Езды до Кумбеля часа полтора. Пассажирам поезда было безразлично, по каким местам ехали
они в тот день. Спрашивали лишь, какая станция впереди. А великие сарозеки лежали еще в
снегу, в молчаливом и бескрайнем царстве нелюдимого приволья. Но какие-то первые проблески
отступления зимы уже обозначились. Чернели оттаявшие местами залысины на склонах,
проступали неровные кромки оврагов, мелькали пятна на пригорках, и повсеместно снег начал
оседать от влажного, оттепельного ветра, пробудившегося в степи с приходом марта. Однако
солнце еще затворялось в сплошных низких тучах, серых и водянистых даже с виду. Жива была
еще зима — мокрый снег мог повалить, а то и метель напоследок могла заняться…
Поглядывая в окно, Едигей оставался на своем месте, напротив сердобольной старушки,
изредка разговаривая с ней, но к Зарипе не стал подходить. Пусть, думал он, одна побудет,
пусть постоит у окна вагонного, обдумает свое положение. Может быть, какое-то внутреннее
предчувствие подскажет ей что-то. Возможно, припомнится ей та поездка в начале осени
прошлого года, когда они все вместе, обе семьи со всей ребятней, забрались в попутный
товарняк и поехали в Кумбель за дынями и арбуза-ми и были очень счастливы, а для детей то
было незабываемым праздником. Совсем недавно, казалось бы, все это происходило. Сидели они
тогда, Едигей и Абуталип, у приоткрытых дверей вагона на ветерке и разговоры вели всякие,
крутились рядом ребята, глазели на проплывающие мимо земли, а жены, Зарипа и Укубала, тоже
вели о чем-то своем задушевные разговоры. Потом ходили по магазинам и по станционному
скверику, в кино побывали, в парикмахерской. Мороженое ели ребята. Но самое трагикомичное
было, когда они так и не смогли все вместе уговорить Эрмека подстричься. Боялся он почему-то
прикосновения машинки к голове. И вспомнилось Едигею, как появился в тот момент в дверях
парикмахерской Абуталип и как сынишка кинулся к нему, а тот схватил его и, прижимая к себе,
как бы защищая от парикмахера, сказал, что они наберутся духу и сделают это в следующий раз,
а пока потерпится. Чернокудрый Эрмечик растет и поныне не стриженный от рождения, но
теперь без отца…
И снова, уже в который раз пытался Буранный Едигей постичь, понять, объяснить себе,
почему Абуталип Куттыбаев умер, не дождавшись решения своего дела.
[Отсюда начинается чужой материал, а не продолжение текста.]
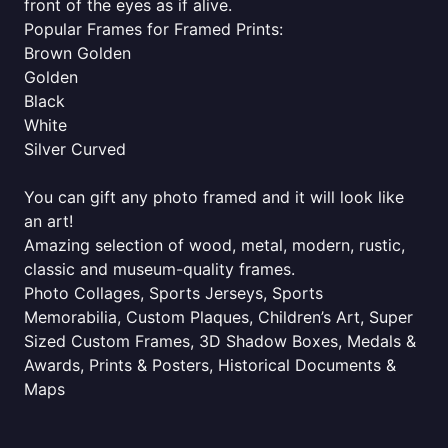
front of the eyes as if alive.
Popular Frames for Framed Prints:
Brown Golden
Golden
Black
White
Silver Curved
You can gift any photo framed and it will look like
an art!
Amazing selection of wood, metal, modern, rustic,
classic and museum-quality frames.
Photo Collages, Sports Jerseys, Sports
Memorabilia, Custom Plaques, Children’s Art, Super
Sized Custom Frames, 3D Shadow Boxes, Medals &
Awards, Prints & Posters, Historical Documents &
Maps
И снова приходил к
единственно объяснимому заключению — только безысходная тоска по детям надорвала ему
сердце. Только разлука, тяжесть которой дано далеко не всем постичь, только горестное
сознание того, что сыновья, а без них он не представлял себе не то что жизни — дыхания, без
которого мгновенно прерывается самая жизнь, остались оторванными, брошенными на произвол
судьбы на каком-то разъезде, в безлюдных, безводных сарозеках, только это убило его…
Все о том же думал Едигей, сидя на скамейке в пристанционном скверике, поджидая Зарипу.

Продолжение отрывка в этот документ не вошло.